3. Эстетическое восприятие
Бергсон и, как мы увидим дальше, Мерло-Понти, рассматривают эстетическое восприятие мира как нечто вроде модели философского восприятия. По правде говоря, как ясно показал Ж. Риттер 50), именно с подъемом современной науки, начиная уже с XVIII века, и связанным с этим подъемом преобразованием отношения философа к природе мы наблюдаем осознание необходимости «эстетического» восприятия, которое позволило бы существованию, Dasein человека, сохранить космическое измерение, присущее человеческому существованию. Начиная уже с 1750 года Баумгартен 51) в своей Эстетике (AEsthetica veritas logica) противопоставляет veritas cesthetica, например, знание затмения, каково оно в астрономии, и его эмоциональное восприятие у пастуха, рассказывающего о нем своей возлюбленной. В 1790 году в Критике способности суждения Кант тоже противопоставляет эстетическое восприятие и научное знание. Чтобы воспринимать как возвышенное океан, не нужно призывать на помощь разного рода географические или метеорологические познания, но «океан следует воспринимать так, как это делают поэты, в зависимости от того, каким он предстает в данный момент; если он спокоен — зеркальной гладью воды, ограниченной только небосводом; если же он неспокоен — бездной, грозящей все поглотить…» 52)
Когда К. Карус С1815П01830 год пишет свои Briefe "uber Landschaftsmalerei (Письма о пейзажной живописи)53), характеризуя эту живопись как «искусство изображения жизни земли» (Erdlebenbildkunst), он тоже дает понять, что именно благодаря эстетическому восприятию человек может продолжать жить в этом переживаемом и воспринимаемом отношении к земле, что это есть принципиально важная мера его существования.

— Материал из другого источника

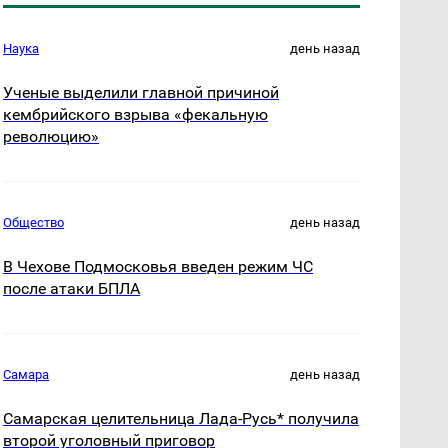
Наука
день назад
Ученые выделили главной причиной
кембрийского взрыва «фекальную
революцию»
Общество
день назад
В Чехове Подмосковья введен режим ЧС
после атаки БПЛА
Самара
день назад
Самарская целительница Лада-Русь* получила
второй уголовный приговор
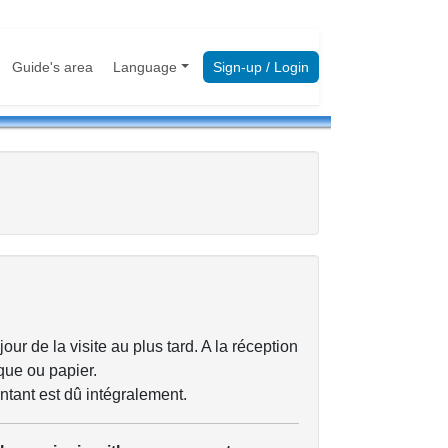
Guide's area
Language
Sign-up / Login
ur de la visite au plus tard. A la réception
que ou papier.
ontant est dû intégralement.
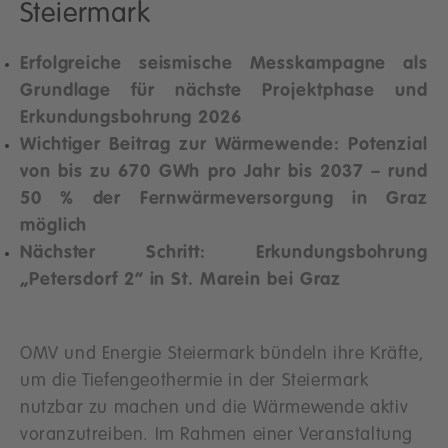
Steiermark
Erfolgreiche seismische Messkampagne als
Grundlage für nächste Projektphase und
Erkundungsbohrung 2026
Wichtiger Beitrag zur Wärmewende: Potenzial
von bis zu 670 GWh pro Jahr bis 2037 – rund
50 % der Fernwärmeversorgung in Graz
möglich
Nächster Schritt: Erkundungsbohrung
„Petersdorf 2“ in St. Marein bei Graz
OMV und Energie Steiermark bündeln ihre Kräfte,
um die Tiefengeothermie in der Steiermark
nutzbar zu machen und die Wärmewende aktiv
voranzutreiben. Im Rahmen einer Veranstaltung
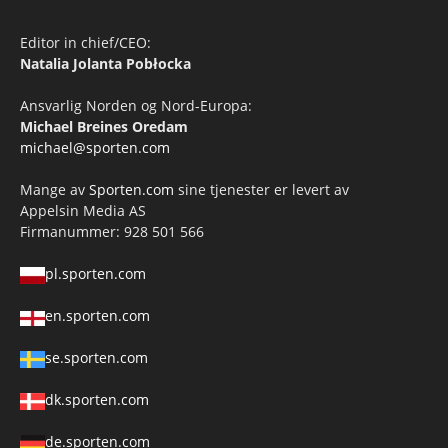
Editor in chief/CEO:
Natalia Jolanta Pobłocka
Ansvarlig Norden og Nord-Europa:
Michael Breines Oredam
michael@sporten.com
Mange av
Sporten.com
sine tjenester er levert av
Appelsin Media AS
Firmanummer: 928 501 566
pl.sporten.com
en.sporten.com
se.sporten.com
dk.sporten.com
de.sporten.com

Таким образом, это эстетическое и бескорыстное восприятие мира может позволить нам вообразить то, что могло бы быть для современного человека космическим сознанием. Размышляя о своем искусстве, современные художники не отделяют его от совершенно конкретного опыта мира.

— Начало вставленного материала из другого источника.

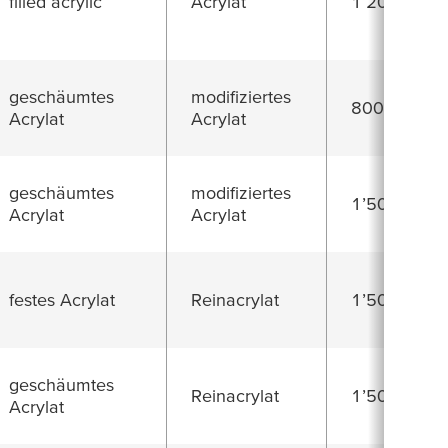
filled acrylic
Acrylat
1’200 µm
geschäumtes
modifiziertes
800 µm
Acrylat
Acrylat
geschäumtes
modifiziertes
1’500 µm
Acrylat
Acrylat
festes Acrylat
Reinacrylat
1’500 µm
geschäumtes
Reinacrylat
1’500 µm
Acrylat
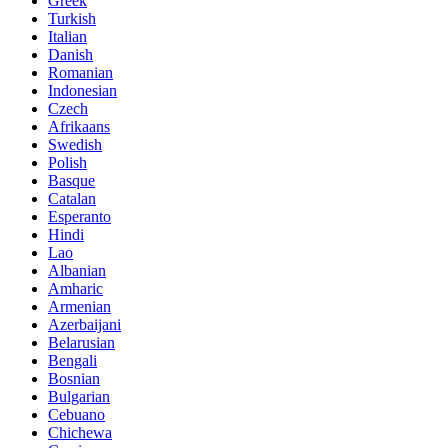
Greek
Turkish
Italian
Danish
Romanian
Indonesian
Czech
Afrikaans
Swedish
Polish
Basque
Catalan
Esperanto
Hindi
Lao
Albanian
Amharic
Armenian
Azerbaijani
Belarusian
Bengali
Bosnian
Bulgarian
Cebuano
Chichewa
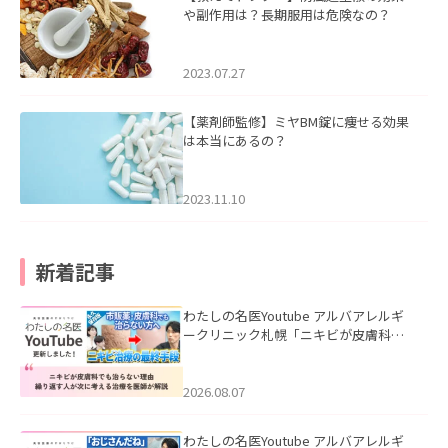
や副作用は？長期服用は危険なの？
2023.07.27
【薬剤師監修】ミヤBM錠に痩せる効果
は本当にあるの？
2023.11.10
新着記事
わたしの名医Youtube アルバアレルギ
ークリニック札幌「ニキビが皮膚科で
も治らない理由｜繰り返す人が次に考
える治療を医師が解説」を公開いたし
ました。
2026.08.07
わたしの名医Youtube アルバアレルギ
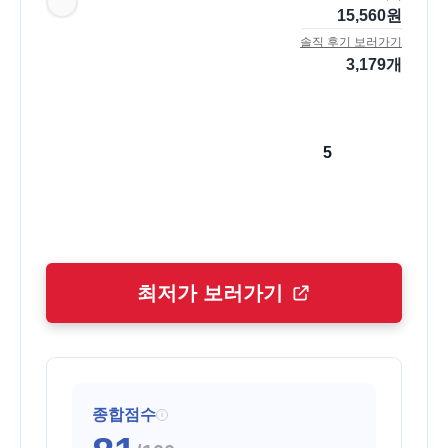
15,560
원
솔직 후기 보러가기
3,179
개
5
최저가 보러가기
종합점수
i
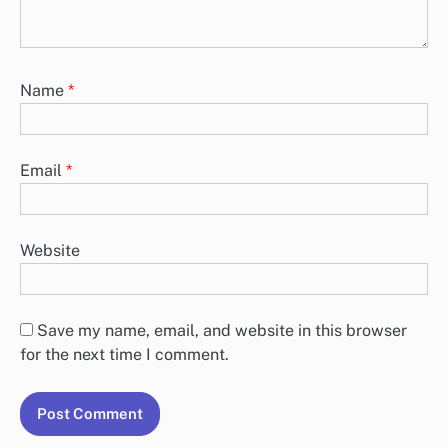
Name
*
Email
*
Website
Save my name, email, and website in this browser
for the next time I comment.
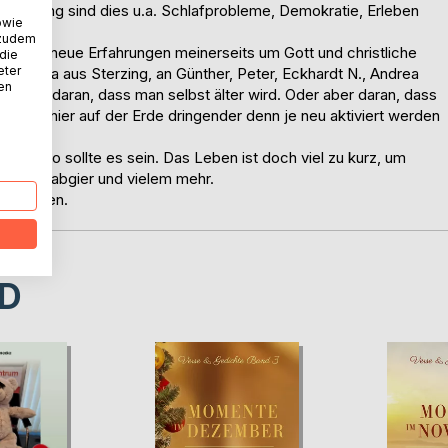
egung sind dies u.a. Schlafprobleme, Demokratie, Erleben
owie
 zudem
h etliche neue Erfahrungen meinerseits um Gott und christliche
 die
eter
, Monika aus Sterzing, an Günther, Peter, Eckhardt N., Andrea
nen
liegt es daran, dass man selbst älter wird. Oder aber daran, dass
cklung hier auf der Erde dringender denn je neu aktiviert werden
, genau so sollte es sein. Das Leben ist doch viel zu kurz, um
egen, Habgier und vielem mehr.
 besinnen.
D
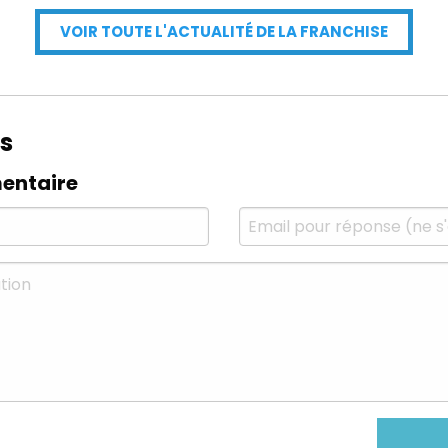
VOIR TOUTE L'ACTUALITÉ DE LA FRANCHISE
s
entaire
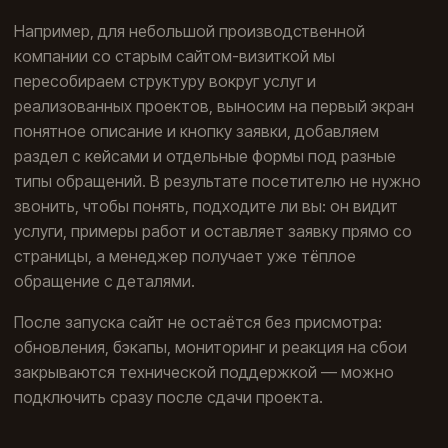
Например, для небольшой производственной
компании со старым сайтом-визиткой мы
пересобираем структуру вокруг услуг и
реализованных проектов, выносим на первый экран
понятное описание и кнопку заявки, добавляем
раздел с кейсами и отдельные формы под разные
типы обращений. В результате посетителю не нужно
звонить, чтобы понять, подходите ли вы: он видит
услуги, примеры работ и оставляет заявку прямо со
страницы, а менеджер получает уже тёплое
обращение с деталями.
После запуска сайт не остаётся без присмотра:
обновления, бэкапы, мониторинг и реакция на сбои
закрываются
технической поддержкой
— можно
подключить сразу после сдачи проекта.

Прежде всего, современный художник творит, сознательно участвуя в космической жизни: «Диалог с природой, — пишет Пауль Клее 54), — остается для художника условием sine qua поп. Художник — это человек. Он сам является природой, кусочком природы в пространстве природы». И именно поэтому такой диалог предполагает интенсивное сообщение с миром, которое осуществляется не только оптическим путем: «Сегодня художник лучше, чем фотографический аппарат, в самом утонченном… Он есть создание на земле и создание во Вселенной: создание на светиле среди светил». Вот почему, согласно Клее, есть иные пути, чем пути зрения, чтобы установить отношение между я и его объектом, путь общего земного укоренения, путь совместного космического участия. И это означает, что художник должен писать в состоянии, в котором он ощущает свое единство с землей и с вселенной.
Для Клее абстрактная живопись представляется своего рода продолжением творчества приро, ды: «Его прогресс в наблюдении и видении природы заставляет его понемногу подходить к философскому видению Вселенной, позволяющему ему свободно создавать абстрактные формы <…>. Так художник создает произведения или участвует в создании произведений, которые суть по образу творчества Бога». «Равно как ребенок в своей игре подражает нам, также и мы подражаем в игре искусства силам, создавшим и создающим мир». «Творящая природа имеет для художника большее значение, чем природа сотворенная».